Updated: Sun, May 09 2010. 09 10 PM IST
Pharmaceutical companies in the custom manufacturing business suffered in fiscal 2010. Multinationals responded to the economic downturn by keeping low levels of inventory, which resulted in very low activity for their contractors. In fiscal 2009, Piramal Healthcare Ltd (PHL) had got nearly one-third of its sales from its custom manufacturing division. In 2010, this figure dropped to a fourth, as sales declined by 17% during the year and by 29% during the March quarter.
PHL’s healthcare solutions (domestic pharmaceutical products) division came to its rescue, growing by 37% in the March quarter, with its share of overall sales rising to 57% compared with 46% in the previous year. PHL’s existing large field force of around 4,000 people meant it only had to focus on selling more. Growth in traditional and large categories such respiratory and anti-infective segments grew by around 40%. In fiscal 2010, sales of existing products grew by 35% while sales of new products grew by 20%. The division did well compared with the December quarter too, with sales rising by 8% on a sequential basis.
In the March quarter, PHL’s custom manufacturing division’s performance improved somewhat, but not as expected. Sales fell by 29% compared with the year-ago quarter, but grew by 3% sequentially. Overseas revenue grew by 42%, as orders picked up, but the Indian operations reported a 29% drop. Domestic revenue was expected to be flat on a sequential basis.
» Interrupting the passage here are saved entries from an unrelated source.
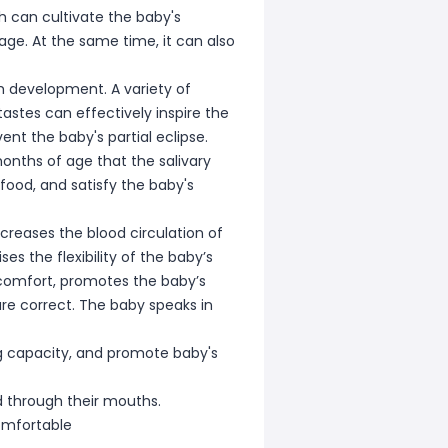
ch can cultivate the baby's
ge. At the same time, it can also
ch development. A variety of
astes can effectively inspire the
t the baby's partial eclipse.
onths of age that the salivary
food, and satisfy the baby's
creases the blood circulation of
s the flexibility of the baby’s
scomfort, promotes the baby’s
are correct. The baby speaks in
ung capacity, and promote baby's
d through their mouths.
omfortable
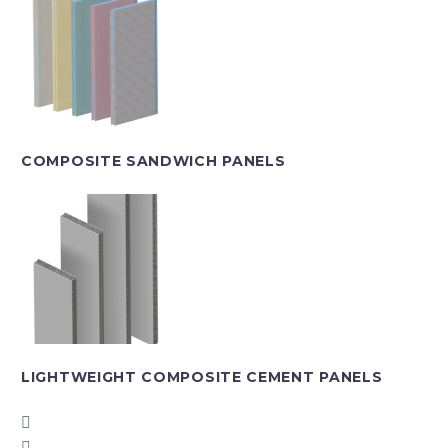
COMPOSITE SANDWICH PANELS
LIGHTWEIGHT COMPOSITE CEMENT PANELS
As a result, the custom manufacturing business missed its annual guidance by 7%. While this business can fluctuate across quarters, over the longer term, the company expects 2011 to be better. Pfizer Inc. has extended its contract and the non-Pfizer business of Piramal’s Morpeth facility in the UK is growing, lowering risk. Profitability has improved as it shut one of its UK facilities. PHL’s critical care business and diagnostics business both did well, performing as expected.
The change in PHL’s product mix helped it to do more than just grow sales. More sales from the higher-margin healthcare solutions division meant that material costs grew by just 8.5%, while sales grew by 10.7% in the March quarter, compared with the year-ago quarter. Lower research expenses and other expenditure too pitched in, and operating margins improved by 2 percentage points to 23%. Other advantages are lower inventory levels and debtor (outstanding) days, which lowers its working capital requirement.
Consensus estimates for fiscal 2011 indicate that PHL’s sales will rise by 14% to Rs4,220 crore and its net profit will grow by 17%. The domestic pharmaceutical market is expected to grow by around 13-14% in calendar 2010, which should see companies such as PHL continue to grow ahead of the market. Its acquisition of emergency contraceptive drug i-pill will also be reflected in the current fiscal. While the domestic market powers growth, its ability to surprise investors depends on its ability to expand the custom manufacturing business in 2011.